Many more French authorities to the same effect could be referred to, but it is unnecessary, as the Supreme Court of Louisiana has passed upon the question and its decision is binding on us as a rule of property. In the case of Parkinson v. McDonough, 4 Martin N.S. 246, decided in 1826, the substantive words of the bequest were the same as in the case
before us -- namely
"I bequeath to the orphan children of my old friend Godfrey Duher, Mary, Nancy, James, and Eliza, one-eighth of all my property, to be equally divided among them,"
and the decision was that the legacy was conjoint, and consequently, that the portion of one of the legatees who died before the testator went by accretion to the survivors. The court said,
"The distinction between a bequest of a thing to many in equal portions, and one wherein a testator gives a legacy to two or more individuals, to be divided in equal portions, appears at first view extremely subtle and refined.

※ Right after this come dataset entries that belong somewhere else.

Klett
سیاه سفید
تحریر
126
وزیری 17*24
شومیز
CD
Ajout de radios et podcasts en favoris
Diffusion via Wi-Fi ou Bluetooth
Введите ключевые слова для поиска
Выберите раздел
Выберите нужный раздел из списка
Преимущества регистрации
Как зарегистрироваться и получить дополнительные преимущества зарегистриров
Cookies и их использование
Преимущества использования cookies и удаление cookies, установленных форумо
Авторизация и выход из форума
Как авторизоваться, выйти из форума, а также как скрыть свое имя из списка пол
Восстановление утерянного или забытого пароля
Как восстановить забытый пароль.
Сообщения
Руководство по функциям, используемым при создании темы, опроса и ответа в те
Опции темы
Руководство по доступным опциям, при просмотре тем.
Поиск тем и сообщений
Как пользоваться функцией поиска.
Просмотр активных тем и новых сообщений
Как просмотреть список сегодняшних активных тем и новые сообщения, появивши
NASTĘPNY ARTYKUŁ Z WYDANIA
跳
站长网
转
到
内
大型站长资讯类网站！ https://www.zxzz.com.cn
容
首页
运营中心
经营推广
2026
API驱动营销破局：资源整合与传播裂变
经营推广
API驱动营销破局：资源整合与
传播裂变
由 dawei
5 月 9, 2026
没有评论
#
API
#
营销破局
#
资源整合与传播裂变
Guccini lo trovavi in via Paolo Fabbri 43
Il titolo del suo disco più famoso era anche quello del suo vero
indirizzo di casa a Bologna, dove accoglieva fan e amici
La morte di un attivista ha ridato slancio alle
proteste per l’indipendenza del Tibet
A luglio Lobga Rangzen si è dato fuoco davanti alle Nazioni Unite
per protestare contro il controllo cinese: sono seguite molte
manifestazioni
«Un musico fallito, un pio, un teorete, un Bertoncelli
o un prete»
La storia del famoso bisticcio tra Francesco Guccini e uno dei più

The difference of phraseology in those two modes of bequeathing is so slight as not readily to convey to the mind any difference in ideas, and can only produce this effect by separating the members of the sentence in the latter phrase; in truth, to create two distinct sentences, each complete in itself with regard to sense and meaning -- the one relating to the disposition of the will, the other to its execution. We might hesitate much in adopting this method of construction were it not sanctioned by the authorities cited in behalf of the appellants; the doctrine contended for is fully supported by the commentary of Touillier on the 1044th article of Code Napoleon, which we have already shown to be precisely similar to that of our own code on the same subject."
This decision was followed by the same court in 1855 in the case of Lebeau v. Trudeau, 10 La.Ann. 164, which was even a stronger case in favor of assignment of separate parts than that of Parkinson v. McDonough, the words of the bequest being, "After my debts are paid, my property shall be divided in equal proportions among the persons hereinafter named." After naming the legatees, the testator says, "I have hereinbefore mentioned the names of the persons to whom I bequeath all my property." After a full discussion of the question, it was decided that the legacy was conjoint and that accretion took place. The court uses the following language:
"The assigning of the parts of each co-legatee means something more than is comprehended in the language of this will, which, according to my understanding of it, simply directs their participation of his whole estate in equal portions. I apprehend the terms used in the Code contemplate an express specification and assignment
of the respective portions of the legatees, calling each to his particular part. But in the present case, there is not that specific and distinct assignment of the parts which in my judgment is necessary to constitute a distinct legacy to each, of a distinct portion of the deceased's fortune. He appears to me, on the contrary, to have called them conjointly to partake equally in the totality of his estate, and has mentioned the equality of their portions for the purpose of regulating the distribution of that totality. They are conjointly his universal legatees."
In view of these decisions, we cannot hesitate to decide that the legacy in question in a conjoint legacy, and that the right of accretion took place in favor of the defendant in error.